Schenkungsteuererklärung ab... / 2.10 Bemerkungen/Anträge/sonstige Befreiungen oder Vergütungen (Zeilen 101 bis 107)

In den Zeilen 101 bis 107 können Anträge gestellt und sonstige Befreiungen oder Vergünstigungen geltend gemacht werden. Folgende kommen z. B. in Betracht:

  • Wird Betriebsvermögen (auch Anteile an Personengesellschaften) oder land- und forstwirtschaftliches Vermögen zugewendet, ist dem Erwerber die darauf entfallende Schenkungsteuer auf Antrag bis zu 10 Jahren zu stunden, soweit dies zur Erhaltung des Betriebs notwendig ist (vgl. § 28 ErbStG).
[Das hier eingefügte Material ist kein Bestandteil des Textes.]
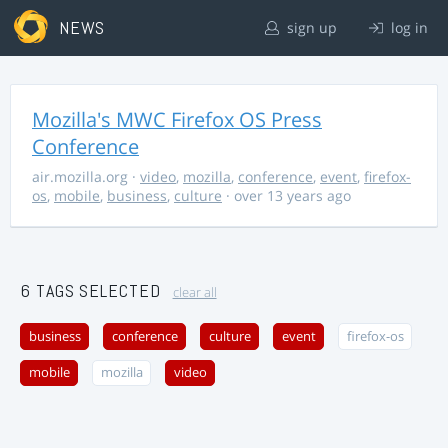
NEWS
sign up
log in
Mozilla's MWC Firefox OS Press
Conference
air.mozilla.org
·
video
,
mozilla
,
conference
,
event
,
firefox-
os
,
mobile
,
business
,
culture
· over 13 years ago
6 TAGS SELECTED
clear all
business
conference
culture
event
firefox-os
mobile
mozilla
video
Die Zinsen betragen für jeden Monat 0,5 %. Hierbei besteht ein Rechtsanspruch auf die Stundung.
  • Der Bedachte kann nach § 23 ErbStG beantragen, dass Steuern, die vom Kapitalwert von Renten oder anderen wiederkehrenden Nutzungen bzw. Leistungen (z. B. Nießbrauch) zu entrichten sind, statt vom Kapitalwert jährlich im Voraus vom Jahreswert dieser Nutzungen oder Leistungen entrichtet werden können. Die Steuer wird dann nach dem Steuersatz erhoben, der sich für den gesamten Erwerb einschließlich des Kapitalwerts der Renten oder anderen wiederkehrenden Nutzungen/Leistungen ergibt. Der Beschenkte kann zwischen der Aufzehrungsmethode und der Kürzungsmethode wählen.

    Die beschenkte Person kann die Jahressteuer auch zu einem späteren Zeitpunkt ablösen. Dafür ist der Antrag spätestens bis zum Beginn des Monats zu stellen, der dem Monat vorausgeht, in dem die nächste Jahressteuer fällig wird.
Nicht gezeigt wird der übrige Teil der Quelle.